Reputation: 517
New to Python, have a simple, situational question:
Trying to use BeautifulSoup to parse a series of pages.
from bs4 import BeautifulSoup
import urllib.request
BeautifulSoup(urllib.request.urlopen('http://bit.ly/'))
Traceback ...
html.parser.HTMLParseError: expected name token at '<!=KN\x01...
Working on Windows 7 64-bit with Python 3.2.
Do I need Mechanize? (which would entail Python 2.X)
Upvotes: 5
Views: 3228
Reputation: 691
instead of urllib.request i suggest use requests, and from this lib use get()
from requests import get
from bs4 import BeautifulSoup
soup = BeautifulSoup(
get(url="http://www.google.com").content,
'html.parser'
)
Upvotes: 1
Reputation: 3740
if you want to download a file in python you can use this as well
import urllib
urllib.urlretrieve("http://bit.ly/xg7enD","myfile.mp3")
and it will save your file in the current working directory with "myfile.mp3" name. i am able to download all types of files through it.
hope it may help !
Upvotes: 0
Reputation: 501
If you were trying to download that MP3, you could do something like this:
import urllib2
BLOCK_SIZE = 16 * 1024
req = urllib2.urlopen("http://bit.ly/xg7enD")

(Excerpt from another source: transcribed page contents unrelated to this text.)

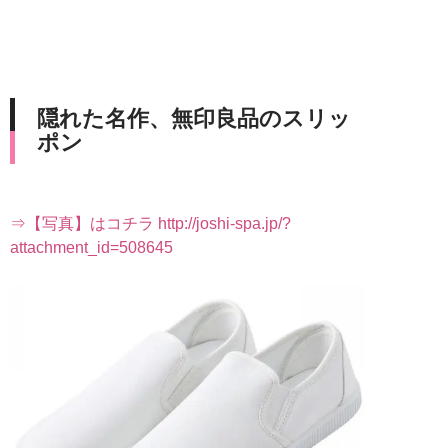
隠れた名作、無印良品のスリッ
ポン
⇒【写真】はコチラ http://joshi-spa.jp/?
attachment_id=508645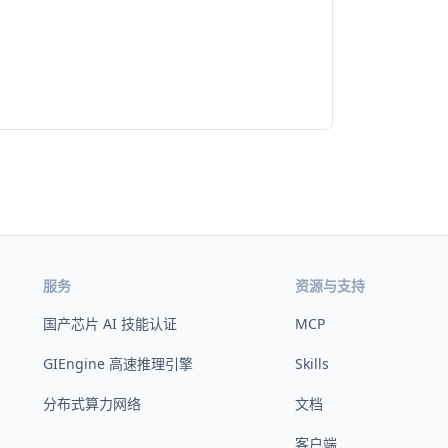
服务
资源与支持
国产芯片 AI 技能认证
MCP
GIEngine 高速推理引擎
Skills
分布式算力网络
文档
客户端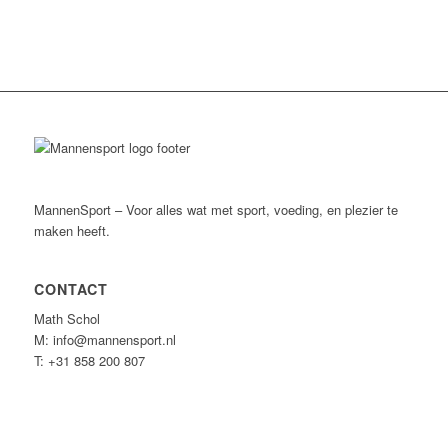
MannenSport – Voor alles wat met sport, voeding, en plezier te
maken heeft.
CONTACT
Math Schol
M: info@mannensport.nl
T: +31 858 200 807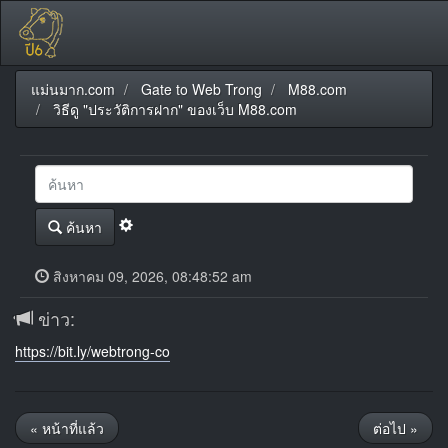
แม่นมาก.com
Gate to Web Trong
M88.com
วิธีดู "ประวัติการฝาก" ของเว็บ M88.com
ค้นหา
สิงหาคม 09, 2026, 08:48:52 am
ข่าว:
https://bit.ly/webtrong-co
« หน้าที่แล้ว
ต่อไป »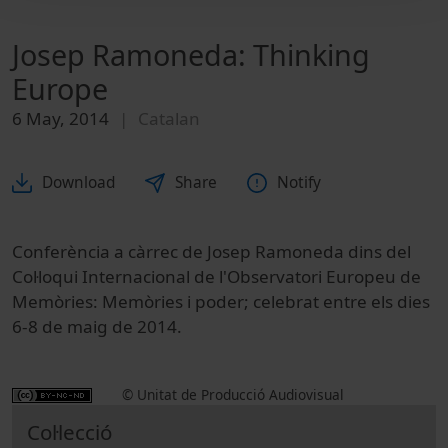
Josep Ramoneda: Thinking
Europe
6 May, 2014
Catalan
Download
Share
Notify
Conferència a càrrec de Josep Ramoneda dins del
Col·loqui Internacional de l'Observatori Europeu de
Memòries: Memòries i poder; celebrat entre els dies
6-8 de maig de 2014.
© Unitat de Producció Audiovisual
Col·lecció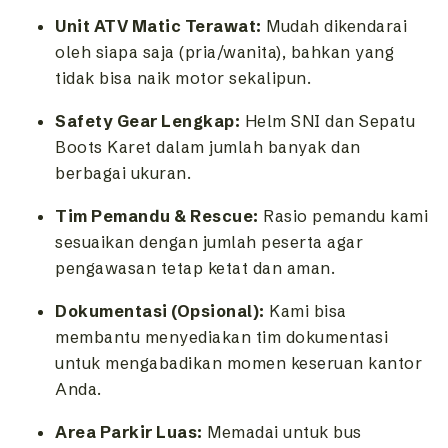
Unit ATV Matic Terawat:
Mudah dikendarai
oleh siapa saja (pria/wanita), bahkan yang
tidak bisa naik motor sekalipun.
Safety Gear Lengkap:
Helm SNI dan Sepatu
Boots Karet dalam jumlah banyak dan
berbagai ukuran.
Tim Pemandu & Rescue:
Rasio pemandu kami
sesuaikan dengan jumlah peserta agar
pengawasan tetap ketat dan aman.
Dokumentasi (Opsional):
Kami bisa
membantu menyediakan tim dokumentasi
untuk mengabadikan momen keseruan kantor
Anda.
Area Parkir Luas:
Memadai untuk bus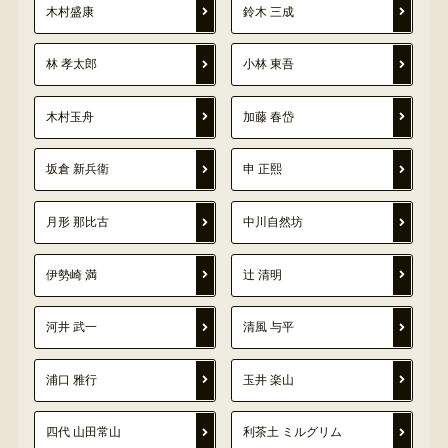
木村盛康
鈴木 三成
林 孝太郎
小林 東吾
木村玉舟
加藤 春岱
坂倉 新兵衛
申 正熙
月形 那比古
中川自然坊
伊勢崎 満
辻 清明
河井 武一
清風 与平
浦口 雅行
玉井 楽山
四代 山田常山
利茶土 ミルグリム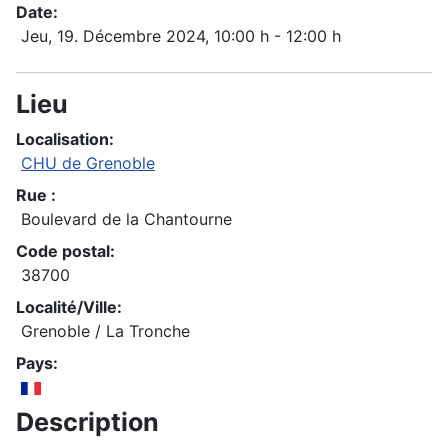
Date:
Jeu, 19. Décembre 2024
, 10:00 h
-
12:00 h
Lieu
Localisation:
CHU de Grenoble
Rue :
Boulevard de la Chantourne
Code postal:
38700
Localité/Ville:
Grenoble / La Tronche
Pays:
Description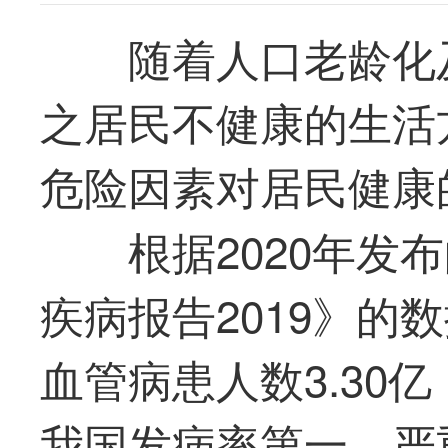
随着人口老龄化
之居民不健康的生活
危险因素对居民健康
根据2020年发
疾病报告2019》的
血管病患人数3.30
我国发病率第一、严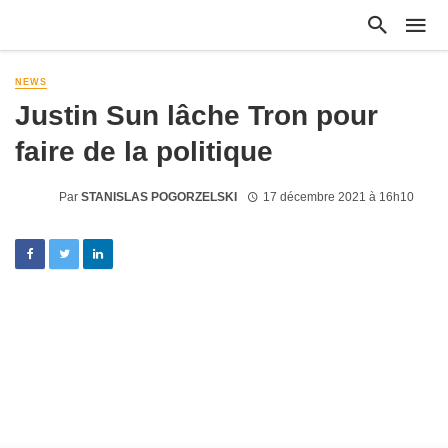
NEWS
Justin Sun lâche Tron pour
faire de la politique
Par
STANISLAS POGORZELSKI
17 décembre 2021 à 16h10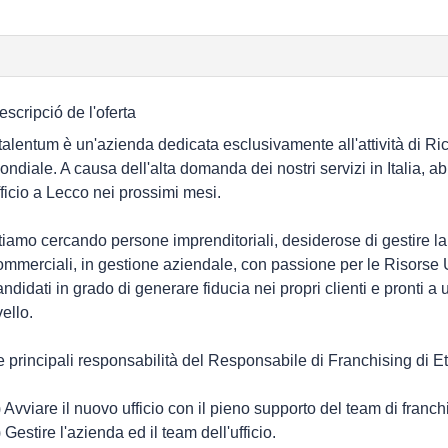
escripció de l'oferta
talentum è un'azienda dedicata esclusivamente all'attività di Ri
ondiale. A causa dell'alta domanda dei nostri servizi in Italia, a
fficio a Lecco nei prossimi mesi.
tiamo cercando persone imprenditoriali, desiderose di gestire la
ommerciali, in gestione aziendale, con passione per le Risors
andidati in grado di generare fiducia nei propri clienti e pronti a u
vello.
e principali responsabilità del Responsabile di Franchising di 
) Avviare il nuovo ufficio con il pieno supporto del team di franc
 Gestire l'azienda ed il team dell'ufficio.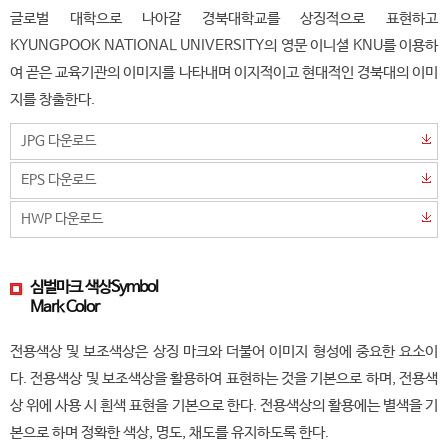
글로벌 대학으로 나아갈 경북대학교를 상징적으로 표현하고
KYUNGPOOK NATIONAL UNIVERSITY의 영문 이니셜 KNU를 이용하
여 곧은 교육기관의 이미지를 나타내며 이지적이고 현대적인 경북대의 이미
지를 창출한다.
JPG 다운로드
EPS 다운로드
HWP 다운로드
심벌마크 색상
Symbol
Mark Color
전용색상 및 보조색상은 상징 마크와 더불어 이미지 형성에 중요한 요소이
다. 전용색상 및 보조색상을 활용하여 표현하는 것을 기본으로 하며, 전용색
상 위에 사용 시 흰색 표현을 기본으로 한다. 전용색상의 활용에는 별색을 기
본으로 하며 정확한 색상, 명도, 채도를 유지하도록 한다.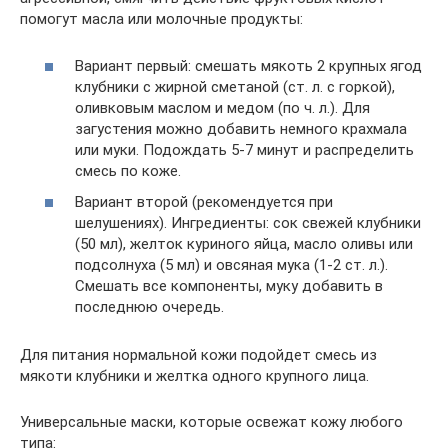
помогут масла или молочные продукты:
Вариант первый: смешать мякоть 2 крупных ягод
клубники с жирной сметаной (ст. л. с горкой),
оливковым маслом и медом (по ч. л.). Для
загустения можно добавить немного крахмала
или муки. Подождать 5-7 минут и распределить
смесь по коже.
Вариант второй (рекомендуется при
шелушениях). Ингредиенты: сок свежей клубники
(50 мл), желток куриного яйца, масло оливы или
подсолнуха (5 мл) и овсяная мука (1-2 ст. л.).
Смешать все компоненты, муку добавить в
последнюю очередь.
Для питания нормальной кожи подойдет смесь из
мякоти клубники и желтка одного крупного лица.
Универсальные маски, которые освежат кожу любого
типа: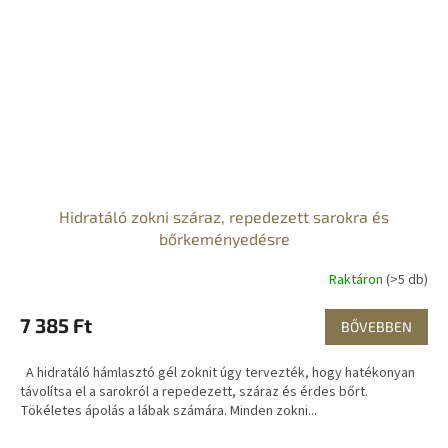
Hidratáló zokni száraz, repedezett sarokra és
bőrkeményedésre
Raktáron
(>5 db)
7 385 Ft
BŐVEBBEN
A hidratáló hámlasztó gél zoknit úgy tervezték, hogy hatékonyan
távolítsa el a sarokról a repedezett, száraz és érdes bőrt.
Tökéletes ápolás a lábak számára. Minden zokni...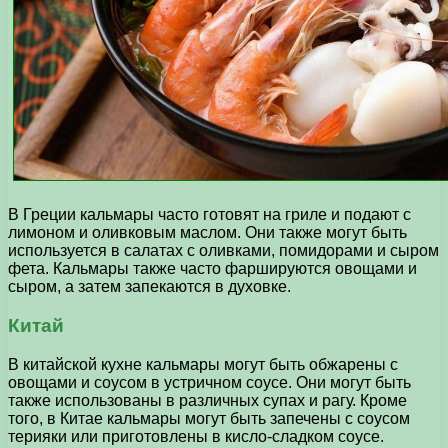
В Греции кальмары часто готовят на гриле и подают с
лимоном и оливковым маслом. Они также могут быть
используется в салатах с оливками, помидорами и сыром
фета. Кальмары также часто фаршируются овощами и
сыром, а затем запекаются в духовке.
Китай
В китайской кухне кальмары могут быть обжарены с
овощами и соусом в устричном соусе. Они могут быть
также использованы в различных супах и рагу. Кроме
того, в Китае кальмары могут быть запечены с соусом
терияки или приготовлены в кисло-сладком соусе.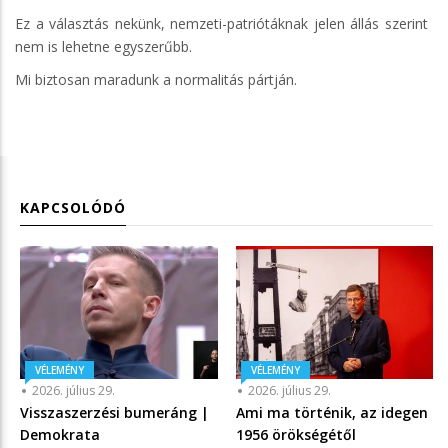
Ez a választás nekünk, nemzeti-patriótáknak jelen állás szerint
nem is lehetne egyszerűbb.
Mi biztosan maradunk a normalitás pártján.
KAPCSOLÓDÓ
VÉLEMÉNY
VÉLEMÉNY
2026. július 29.
2026. július 29.
Visszaszerzési bumeráng |
Ami ma történik, az idegen
Demokrata
1956 örökségétől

#Make sure to write as a binary file
fp = open("someMP3.mp3", 'wb')
try:
while True:
data = req.read(BLOCK_SIZE)
if not data: break
fp.write(data)
finally:
fp.close()
Upvotes: 4
Reputation: 184231
If that URL is correct, you're asking why an HTML parser throws an error parsing an MP3 file. I believe the answer to this to be self-evident...
Upvotes: 26